The current river stage in St. Joseph is still above seven feet, but it's expected to drop down close to four feet by early December.
This year's drought has left the US Army Corps of Engineers with the task of water conservation; in the coming weeks, they'll be decreasing the amount of water that's released from dams upstream.
"The decreases in releases are just reflective of what we do annually in alignment with the master manual guidelines," said Army Corps spokesperson Monique Farmer.
As winter approaches, the Corps usually decreases the flow, but they will be releasing only about 12,000 cubic feet of water per second by December 11.

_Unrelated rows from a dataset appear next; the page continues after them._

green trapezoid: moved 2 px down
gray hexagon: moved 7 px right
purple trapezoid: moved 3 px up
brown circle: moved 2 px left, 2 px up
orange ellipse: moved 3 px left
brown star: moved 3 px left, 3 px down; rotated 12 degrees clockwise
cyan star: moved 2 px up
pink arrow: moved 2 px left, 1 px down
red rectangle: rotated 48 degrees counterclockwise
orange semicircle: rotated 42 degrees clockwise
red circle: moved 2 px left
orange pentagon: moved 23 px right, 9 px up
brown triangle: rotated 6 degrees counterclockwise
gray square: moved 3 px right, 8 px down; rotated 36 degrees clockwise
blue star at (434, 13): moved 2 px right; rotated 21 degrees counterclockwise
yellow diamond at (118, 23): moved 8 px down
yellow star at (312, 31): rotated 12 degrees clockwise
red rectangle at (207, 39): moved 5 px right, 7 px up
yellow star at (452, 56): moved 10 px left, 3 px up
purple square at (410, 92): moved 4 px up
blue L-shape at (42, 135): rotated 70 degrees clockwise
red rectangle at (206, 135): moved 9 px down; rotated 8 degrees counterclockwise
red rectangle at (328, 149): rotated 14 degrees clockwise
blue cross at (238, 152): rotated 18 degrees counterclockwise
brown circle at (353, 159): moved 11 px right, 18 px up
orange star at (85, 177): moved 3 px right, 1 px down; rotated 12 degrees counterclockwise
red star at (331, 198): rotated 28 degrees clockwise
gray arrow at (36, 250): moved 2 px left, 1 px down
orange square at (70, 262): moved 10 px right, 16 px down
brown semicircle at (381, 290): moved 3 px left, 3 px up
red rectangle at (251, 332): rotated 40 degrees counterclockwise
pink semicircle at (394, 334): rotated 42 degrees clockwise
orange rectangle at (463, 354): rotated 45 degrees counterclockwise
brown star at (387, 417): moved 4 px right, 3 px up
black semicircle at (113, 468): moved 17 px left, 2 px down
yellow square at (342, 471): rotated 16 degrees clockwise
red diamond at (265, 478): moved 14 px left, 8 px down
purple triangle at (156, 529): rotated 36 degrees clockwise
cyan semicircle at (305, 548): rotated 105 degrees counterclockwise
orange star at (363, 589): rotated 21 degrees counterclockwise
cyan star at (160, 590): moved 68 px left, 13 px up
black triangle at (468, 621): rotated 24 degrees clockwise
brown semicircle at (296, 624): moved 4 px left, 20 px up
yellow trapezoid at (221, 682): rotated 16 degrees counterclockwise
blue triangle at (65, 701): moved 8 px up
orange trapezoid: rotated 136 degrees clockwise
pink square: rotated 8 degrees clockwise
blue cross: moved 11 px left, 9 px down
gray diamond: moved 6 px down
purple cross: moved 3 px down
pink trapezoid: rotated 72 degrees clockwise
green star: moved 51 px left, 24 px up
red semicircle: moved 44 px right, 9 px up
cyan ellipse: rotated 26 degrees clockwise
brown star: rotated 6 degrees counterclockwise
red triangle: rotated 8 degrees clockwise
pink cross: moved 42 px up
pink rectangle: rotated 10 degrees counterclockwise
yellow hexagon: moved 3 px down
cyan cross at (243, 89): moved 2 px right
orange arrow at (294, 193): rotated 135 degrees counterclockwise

That's low, even by their standards.
"As an early conservation measure and also in alignment with the master manual, decreasing those releases down to 12,000 this winter is a measure that we're taking to conserve water in our system," Farmer said.
They're conserving water in the reservoirs upstream - reservoirs that are usually used for recreation.
Farmer says recreation is one of the eight activity categories they're congressionally mandated to protect.
Because of the severe drought this year, these reservoirs could lose between 10 and 12 feet of water.
Yet not everyone is happy with the Army Corps of Engineers' decision.
In a letter written earlier this month, Missouri Governor Jay Nixon urges the Corps not to go forward with their plan.
"With the continuing and projected lack of adequate precipitation, additional barge traffic restrictions on - or even closure of - the Mississippi River channel become imminent possibilities. I urge the U.S. Army Corps of Engineers to avert potential economic disaster on this vital avenue American farmers use to get their goods into the world market"
The Governor wants to prevent situations of barges struggling to traverse very low river levels.
The Army Corps' response to this viewpoint is quite simple:
"We do not have legal authority to operate the Missouri River solely for the benefits of navigation on the Mississippi River."
Locally, the river stands to go down a few more feet.
The Army Corps of Engineers says they will continue to monitor the amount of snow that falls in the mountain regions over the winter.
That snow is vital to the forecast for how much water will runoff into the river basin.
They'll make a decision on changing any other dam release rates by early March, 2013.